STTC and FSC together back sustainable development

FSC launched a new campaign in early 2019 to promote broad engagement with its certification programme and help businesses align corporate strategies with sustainable development goals (SDGs).  The campaign has a strong tropical timber theme to it, supported by STTC in 2018.

The ‘Together we are FSC’ campaign and marketing and promotion tool kit was outlined at the STTC Conference in Paris last year by FSC Europe Regional Director Anand Punja. He said that effective and well-meaning NGO campaigning to combat indiscriminate logging in rainforests had ‘turned people off tropical timber’. ‘Together we are FSC’ aims to develop equally impactful messaging, underlining the environmental, economic and social benefits of buying verified sustainable tropical timber ‘to turn people back on to it’. It also connects these benefits to the wider SDGs as a way to make the benefits more aligned to the international agenda and more accessible to a wider public.

The campaign website provides a range of stories and case studies business can use to explain and raise awareness of the livelihood, well-being and environmental impacts of sustainable forestry and timber production.

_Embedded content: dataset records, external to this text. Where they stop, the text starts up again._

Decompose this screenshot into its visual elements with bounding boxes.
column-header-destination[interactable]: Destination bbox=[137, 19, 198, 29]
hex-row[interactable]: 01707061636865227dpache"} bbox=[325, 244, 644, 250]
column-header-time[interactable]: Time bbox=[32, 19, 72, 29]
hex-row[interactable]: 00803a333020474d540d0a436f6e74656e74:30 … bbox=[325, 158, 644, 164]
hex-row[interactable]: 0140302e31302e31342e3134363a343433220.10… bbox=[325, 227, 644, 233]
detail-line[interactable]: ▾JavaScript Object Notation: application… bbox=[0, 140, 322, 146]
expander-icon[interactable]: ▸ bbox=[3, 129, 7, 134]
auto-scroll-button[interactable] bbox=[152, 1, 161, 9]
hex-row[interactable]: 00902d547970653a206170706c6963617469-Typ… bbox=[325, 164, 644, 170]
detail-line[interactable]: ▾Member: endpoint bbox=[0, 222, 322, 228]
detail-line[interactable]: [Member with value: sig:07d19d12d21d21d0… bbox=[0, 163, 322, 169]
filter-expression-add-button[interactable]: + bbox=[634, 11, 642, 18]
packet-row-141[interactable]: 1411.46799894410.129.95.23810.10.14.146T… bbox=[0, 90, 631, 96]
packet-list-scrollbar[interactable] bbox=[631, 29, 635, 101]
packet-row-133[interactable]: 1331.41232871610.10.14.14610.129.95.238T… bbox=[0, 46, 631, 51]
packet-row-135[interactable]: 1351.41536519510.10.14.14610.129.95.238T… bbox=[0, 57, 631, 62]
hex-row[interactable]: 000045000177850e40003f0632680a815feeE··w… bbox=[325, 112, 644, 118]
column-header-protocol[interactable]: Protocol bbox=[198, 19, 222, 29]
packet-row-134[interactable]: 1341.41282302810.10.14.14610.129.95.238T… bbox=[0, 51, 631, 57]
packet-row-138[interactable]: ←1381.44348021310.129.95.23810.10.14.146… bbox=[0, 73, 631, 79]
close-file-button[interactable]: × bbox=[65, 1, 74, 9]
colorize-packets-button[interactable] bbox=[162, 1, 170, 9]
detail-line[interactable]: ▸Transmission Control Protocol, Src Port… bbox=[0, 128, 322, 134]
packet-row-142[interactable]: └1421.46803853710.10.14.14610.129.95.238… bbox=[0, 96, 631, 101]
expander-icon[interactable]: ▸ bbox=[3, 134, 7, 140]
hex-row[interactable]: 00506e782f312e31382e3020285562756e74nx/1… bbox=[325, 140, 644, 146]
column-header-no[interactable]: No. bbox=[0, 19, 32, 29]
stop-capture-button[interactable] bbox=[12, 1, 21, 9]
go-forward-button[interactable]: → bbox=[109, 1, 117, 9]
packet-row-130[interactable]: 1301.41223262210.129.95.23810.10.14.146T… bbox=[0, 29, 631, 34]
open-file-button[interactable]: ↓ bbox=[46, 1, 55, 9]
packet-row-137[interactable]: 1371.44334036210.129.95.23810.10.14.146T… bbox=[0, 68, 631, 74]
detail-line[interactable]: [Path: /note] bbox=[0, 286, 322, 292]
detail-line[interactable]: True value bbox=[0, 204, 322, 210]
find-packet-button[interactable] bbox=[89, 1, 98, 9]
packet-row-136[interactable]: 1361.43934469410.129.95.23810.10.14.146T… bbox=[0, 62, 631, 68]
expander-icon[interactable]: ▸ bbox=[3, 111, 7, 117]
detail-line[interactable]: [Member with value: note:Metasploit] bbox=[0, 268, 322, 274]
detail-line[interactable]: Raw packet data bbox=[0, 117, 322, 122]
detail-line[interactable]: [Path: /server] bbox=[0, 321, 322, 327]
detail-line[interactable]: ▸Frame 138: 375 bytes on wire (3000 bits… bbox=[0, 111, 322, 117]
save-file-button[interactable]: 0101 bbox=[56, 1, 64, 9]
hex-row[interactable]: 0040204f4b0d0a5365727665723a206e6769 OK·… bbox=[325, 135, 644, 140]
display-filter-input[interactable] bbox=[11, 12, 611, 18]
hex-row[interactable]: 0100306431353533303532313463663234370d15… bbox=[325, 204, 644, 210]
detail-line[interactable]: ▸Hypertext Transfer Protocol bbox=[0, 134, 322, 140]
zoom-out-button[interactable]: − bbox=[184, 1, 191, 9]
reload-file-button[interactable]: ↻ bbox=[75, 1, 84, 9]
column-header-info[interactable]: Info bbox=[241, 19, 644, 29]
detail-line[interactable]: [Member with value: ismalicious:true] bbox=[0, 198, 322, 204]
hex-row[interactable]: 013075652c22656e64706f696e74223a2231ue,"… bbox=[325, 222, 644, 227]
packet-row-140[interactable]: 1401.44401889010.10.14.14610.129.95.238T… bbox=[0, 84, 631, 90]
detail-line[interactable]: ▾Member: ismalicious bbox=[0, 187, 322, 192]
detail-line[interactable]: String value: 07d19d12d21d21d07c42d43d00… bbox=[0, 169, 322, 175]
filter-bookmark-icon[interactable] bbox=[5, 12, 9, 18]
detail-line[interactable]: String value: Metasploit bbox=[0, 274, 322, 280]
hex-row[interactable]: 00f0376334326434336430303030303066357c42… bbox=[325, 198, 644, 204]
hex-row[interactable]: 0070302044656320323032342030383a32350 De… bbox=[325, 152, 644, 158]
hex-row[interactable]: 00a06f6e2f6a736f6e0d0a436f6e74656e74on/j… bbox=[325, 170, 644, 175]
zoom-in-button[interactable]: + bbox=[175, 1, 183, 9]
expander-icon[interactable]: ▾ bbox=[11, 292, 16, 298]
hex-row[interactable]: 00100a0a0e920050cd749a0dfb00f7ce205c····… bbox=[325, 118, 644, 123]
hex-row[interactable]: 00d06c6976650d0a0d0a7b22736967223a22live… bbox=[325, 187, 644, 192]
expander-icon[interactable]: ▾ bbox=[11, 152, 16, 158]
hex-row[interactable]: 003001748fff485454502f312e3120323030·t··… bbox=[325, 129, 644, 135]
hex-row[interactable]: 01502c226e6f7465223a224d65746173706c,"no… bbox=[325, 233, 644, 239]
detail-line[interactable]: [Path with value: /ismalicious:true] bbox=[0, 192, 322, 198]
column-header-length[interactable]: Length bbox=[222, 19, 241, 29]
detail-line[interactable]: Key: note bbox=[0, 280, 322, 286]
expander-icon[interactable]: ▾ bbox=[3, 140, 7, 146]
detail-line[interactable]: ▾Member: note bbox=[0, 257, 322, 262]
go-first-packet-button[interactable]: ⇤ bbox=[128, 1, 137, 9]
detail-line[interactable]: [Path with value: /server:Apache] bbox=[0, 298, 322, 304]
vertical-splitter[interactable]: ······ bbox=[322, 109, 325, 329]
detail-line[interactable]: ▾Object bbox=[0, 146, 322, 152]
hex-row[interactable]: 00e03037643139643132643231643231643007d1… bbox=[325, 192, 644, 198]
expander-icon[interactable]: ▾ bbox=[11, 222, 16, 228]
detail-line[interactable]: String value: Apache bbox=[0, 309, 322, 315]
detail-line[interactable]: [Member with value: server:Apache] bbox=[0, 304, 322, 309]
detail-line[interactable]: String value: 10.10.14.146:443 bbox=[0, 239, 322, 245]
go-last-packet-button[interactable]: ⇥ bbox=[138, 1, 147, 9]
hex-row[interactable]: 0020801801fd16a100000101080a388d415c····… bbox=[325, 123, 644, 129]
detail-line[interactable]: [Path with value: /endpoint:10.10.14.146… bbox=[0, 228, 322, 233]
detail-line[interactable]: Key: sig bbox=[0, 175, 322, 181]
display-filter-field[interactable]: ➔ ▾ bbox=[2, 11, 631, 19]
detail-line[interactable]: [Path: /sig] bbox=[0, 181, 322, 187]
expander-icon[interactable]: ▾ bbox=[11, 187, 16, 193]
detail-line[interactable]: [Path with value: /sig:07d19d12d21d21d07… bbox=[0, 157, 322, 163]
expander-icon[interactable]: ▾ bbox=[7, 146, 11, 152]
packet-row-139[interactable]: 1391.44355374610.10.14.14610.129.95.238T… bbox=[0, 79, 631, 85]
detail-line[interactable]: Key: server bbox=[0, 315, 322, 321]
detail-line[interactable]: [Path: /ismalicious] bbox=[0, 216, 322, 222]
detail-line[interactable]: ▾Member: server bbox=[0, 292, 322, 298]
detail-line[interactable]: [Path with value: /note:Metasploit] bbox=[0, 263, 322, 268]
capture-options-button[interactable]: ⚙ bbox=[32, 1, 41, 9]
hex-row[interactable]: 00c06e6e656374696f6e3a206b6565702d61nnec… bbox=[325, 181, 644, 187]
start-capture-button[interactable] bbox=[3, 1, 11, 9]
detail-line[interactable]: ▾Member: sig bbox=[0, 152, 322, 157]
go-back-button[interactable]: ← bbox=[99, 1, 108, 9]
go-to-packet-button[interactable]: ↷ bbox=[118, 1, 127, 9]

Designed in a consumer-style with high impact visuals and sound bite messaging, it is also clearly targeted at specifiers and the wider public. Each project described is also linked to a specific SDG, such as poverty eradication, education provision, achieving responsible consumption and production, climate action and combating loss of biodiversity and pollution .

The site includes profiles of two Gabon sawmill supplying certified timber.  Not only does this incentivise local sustainable forestry, it says, it is committed to high welfare standards for workers, while the use of wood residues from milling are used to generate energy to power the plant.

Another section highlights the emphasis certification places on gender equality. “To overcome challenges in achieving gender equality in the forest sector, FSC standards require equality in employment practices, training opportunities, awarding of contracts, processes of engagement and management activities,” it says.

It also describes how FSC’s certification scheme help  to bring social benefits such as education to children in tropical forests as part of the standards requirements in such places for those forest businesses that want to achieve certification and promote their product as an FSC certified product.

“Many certified forests, especially in the Southern hemisphere often include betters schools for the children of forest workers,”  states FSC.

Certification, says the FSC, also helps achieve a range of other SDGS, including provision of clean water, improving health care and tackling hunger.

Communicating this connection can in turn drive uptake of certification, said Mr Punja.

“SDGS have increasingly become a policy guide for the world’s businesses and public authorities to show their purpose as an entity has wider benefits for society,” he said. “So they provide an excellent opportunity to communicate the wider positive benefits of verified sustainable/certified tropical timber trade to a sustainable production and consumption framework that is becoming increasingly widely adopted worldwide.”